→ **WHAT THE EXERCISE ASKS**: Copy the listing as it is written, and leave each picture out.

→ **COLLECTED DATA**:
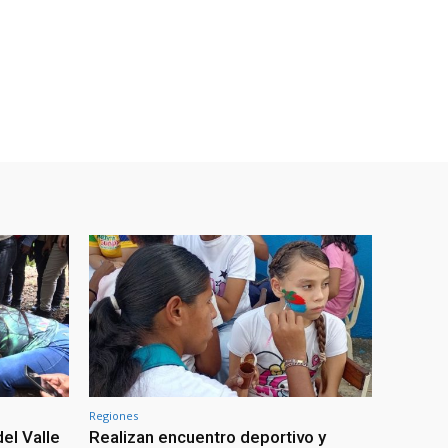
Regiones
el Valle
Realizan encuentro deportivo y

→ **PROBLEM SOLUTION**:
Regiones
el Valle
Realizan encuentro deportivo y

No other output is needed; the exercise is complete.